The future of funding, public markets

In 2021, both DeWitt and Mitra predict more digital companies will enter the public markets, following the lastest 2020 example of health care insurance provider Oscar.

DeWitt said any company that has raised a Series A round or later is ripe for an IPO. She has her eye on Pear Therapeutics, which is focused on drug discovery and announced an $80 million Series D round in December led by SoftBank Vision Fund. DeWitt is also looking at health care testing company Everlywell, which raised $175 million in a Series D, also in December.

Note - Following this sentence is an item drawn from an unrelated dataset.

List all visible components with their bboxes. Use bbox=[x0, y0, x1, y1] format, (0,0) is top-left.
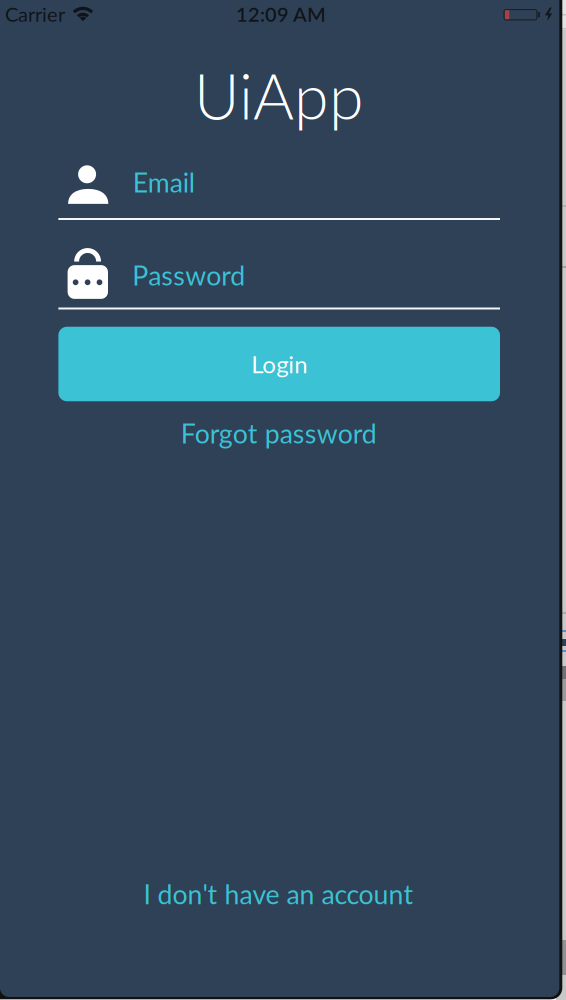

M12 is largely focused on software, an area in which Mitra believes a number of companies are poised to go public due to their high valuations.

She said she’s watching companies like AI-based health care platform Babylon Health, which is valued at $2 billion post-money, and Devoted Health, also valued at $2 billion, providing seniors with health care plans.

“Once they get to this point, they are looking at the public market because they aren’t seeing much potential to get acquired at that price point, in my opinion, so by default, they would look to go public,” Mitra added.

More of Mitra’s potential IPO candidates include Zocdoc, Tempus, Grand Rounds, Cityblock Health, Renew Health and Honor.

They Mitra and DeWitt also expect to see more and bigger investments into the digital health space.

“There is a tremendous amount of capital looking for a good home,” DeWitt said. “If we get some of the bigger IPOs coming out, that will free up capital.”